Martin Debes über Verantwortung.

Das Corona-Virus macht nicht nur krank. Es produziert Fragen. Zum Beispiel: Warum steht Thüringen in der Pandemie so schlecht da? Warum gibt es hier mehr Infektionen und mehr Tote als anderswo in Deutschland?

War es die Kommunikation der Landesregierung? Erst gegen den Lockdown, dann für den Lockdown. Erst die Schulen bis Ostern schließen, dann die Schulen öffnen, dann wieder nicht ganz. Erst ein eigener Stufenplan, und dann vorläufig doch nicht.

Oder war es die Impfstrategie? Zuerst wurde vor allem das Klinikpersonal geimpft, und dies mit dem Impfstoff, der für die Alten über 65 Jahre zugelassen war. Parallel dazu wurde der Kassenärztlichen Vereinigung das komplette Management übertragen, einer überbürokratisierten Abrechnungsmaschinerie, die traditionell nicht selbstkorrekturfähig ist. Deshalb konsultierte sie auch nicht die Kommunen, bevor sie Impfstationen einrichtete, die nicht wirklich barrierefrei waren oder in deren Nähe es nur wenige Parkplätze gab. Dass Hotline und Online-Anmeldeplattform zusammenbrachen, dass die Terminvergabe ein Glücksspiel ist und dass es immer noch keine Wartelisten wie in Bayern gibt, fügt sich ins Bild.

Oder waren es die Verordnungen? Zwischenzeitlich wirkte es so, als befinde sich zwischen den für Bildung und Gesundheit zuständigen Ministerien und der Staatskanzlei ein administratives Bermudadreieck. Fristen und Paragrafen wurden, das kam auch vor, an die Interviewlage des Ministerpräsidenten angepasst. Am Ende hinterließen die sich ständig ändernden Vorschriften bei jenen, die sie auszuführen hatten, einen Schwindeleffekt.
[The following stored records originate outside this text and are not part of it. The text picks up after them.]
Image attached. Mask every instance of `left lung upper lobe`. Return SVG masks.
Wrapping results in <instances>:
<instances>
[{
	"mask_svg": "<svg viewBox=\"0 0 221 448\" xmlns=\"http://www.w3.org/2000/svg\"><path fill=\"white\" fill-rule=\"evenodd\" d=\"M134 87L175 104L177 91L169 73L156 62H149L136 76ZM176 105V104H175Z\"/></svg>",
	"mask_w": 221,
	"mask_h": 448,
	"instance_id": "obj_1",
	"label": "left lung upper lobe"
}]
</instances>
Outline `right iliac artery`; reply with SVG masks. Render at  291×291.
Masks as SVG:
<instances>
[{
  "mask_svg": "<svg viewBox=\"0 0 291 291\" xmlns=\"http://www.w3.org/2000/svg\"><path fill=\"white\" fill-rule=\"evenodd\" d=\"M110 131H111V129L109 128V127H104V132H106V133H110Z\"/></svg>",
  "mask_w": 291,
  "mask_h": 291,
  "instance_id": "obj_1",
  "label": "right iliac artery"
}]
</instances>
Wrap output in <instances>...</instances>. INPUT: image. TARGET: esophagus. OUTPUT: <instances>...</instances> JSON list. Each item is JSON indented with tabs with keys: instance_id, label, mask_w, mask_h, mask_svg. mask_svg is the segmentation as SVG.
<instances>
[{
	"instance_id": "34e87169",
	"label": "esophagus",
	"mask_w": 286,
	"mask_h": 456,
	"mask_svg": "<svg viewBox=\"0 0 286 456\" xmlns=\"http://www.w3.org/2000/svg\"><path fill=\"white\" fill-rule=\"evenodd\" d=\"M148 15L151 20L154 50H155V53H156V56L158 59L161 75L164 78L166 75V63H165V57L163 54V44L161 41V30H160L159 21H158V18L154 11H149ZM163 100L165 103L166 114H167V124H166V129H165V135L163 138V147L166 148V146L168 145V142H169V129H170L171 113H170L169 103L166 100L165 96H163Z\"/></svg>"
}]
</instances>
Dass sie viele Formfehler enthielten, stellte das Verfassungsgericht ausgerechnet auf Antrag der AfD fest.

Oder waren es irgendwelche diffusen Nachholeffekte, die Welle aus dem nachbarlichen Sachsen oder, das geht immer, die AfD-Wählerschaft in den renitenten Dörfern? Oder war es einfach Schicksal? Wer weiß. Was alle wissen: In Thüringen wurden binnen der vergangenen sieben Tage, auf 100.000 Einwohner gerechnet, 126 Menschen positiv auf das Corona-Virus getestet. Das waren doppelt so viele wie im Bundesschnitt.

Natürlich, die Dinge lassen sich auch regierungsfreundlich betrachten. Alle mühen sich, alle machen Fehler, nicht nur in Thüringen, nicht nur in Deutschland, sondern weltweit. Da kann man doch nicht in einem einzelnen, kleinen Land die Verantwortlichen verantwortlich machen! Außerdem und überhaupt: Hat sich das Land beim Impfen nicht vom letzten auf den ersten Platz vorgearbeitet? Na?
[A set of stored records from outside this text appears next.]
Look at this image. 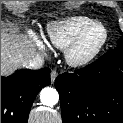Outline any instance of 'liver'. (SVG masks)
<instances>
[{"label":"liver","instance_id":"1","mask_svg":"<svg viewBox=\"0 0 123 123\" xmlns=\"http://www.w3.org/2000/svg\"><path fill=\"white\" fill-rule=\"evenodd\" d=\"M37 54L34 44L15 29H1V75H8Z\"/></svg>","mask_w":123,"mask_h":123}]
</instances>
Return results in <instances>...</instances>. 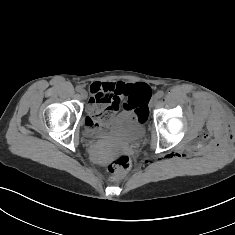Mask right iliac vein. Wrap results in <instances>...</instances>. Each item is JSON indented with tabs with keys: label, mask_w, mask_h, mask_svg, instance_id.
<instances>
[{
	"label": "right iliac vein",
	"mask_w": 235,
	"mask_h": 235,
	"mask_svg": "<svg viewBox=\"0 0 235 235\" xmlns=\"http://www.w3.org/2000/svg\"><path fill=\"white\" fill-rule=\"evenodd\" d=\"M80 94H81V97H82L83 99H87L88 94H87L86 90H82V91L80 92Z\"/></svg>",
	"instance_id": "1"
}]
</instances>
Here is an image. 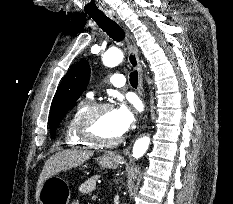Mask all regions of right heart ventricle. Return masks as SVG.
<instances>
[{
    "mask_svg": "<svg viewBox=\"0 0 233 204\" xmlns=\"http://www.w3.org/2000/svg\"><path fill=\"white\" fill-rule=\"evenodd\" d=\"M90 105V102L87 100L80 101L71 114L69 115L66 125H65V141L66 144L72 147L78 146H90L91 144L81 138L78 132L79 121L81 115L86 110V108Z\"/></svg>",
    "mask_w": 233,
    "mask_h": 204,
    "instance_id": "obj_1",
    "label": "right heart ventricle"
}]
</instances>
Okay. 5,6 Prozent der Thüringer haben eine Erstimpfung erhalten, das sind 0,7 Prozentpunkte mehr als im Bundesschnitt. Aber bei den Zweitimpfungen liegt das Land eher im Mittelfeld. Und auch in Thüringen sind erst 13.000 von 38.000 Dosen Astrazeneca verimpft. Und die nächsten 43.400 Dosen kommen diese Woche.

Reicht das Tempo für ein Land, das eine doppelt so hohe Inzidenz wie im Bundesdurchschnitt aufweist? Die Gesundheitsministerin antwortet mit einem trotzigen Aber-klar-doch, alles laufe prima, bis auf den Umstand, dass der Bund zu wenig bestellt habe, aber dafür könne man nun wirklich nix.

Hinweise oder gar Kritik sind ausdrücklich unerwünscht. Selbst Mahnungen des Wissenschaftlichen Beirates werden beiseite gewischt, der kann ja viel erzählen.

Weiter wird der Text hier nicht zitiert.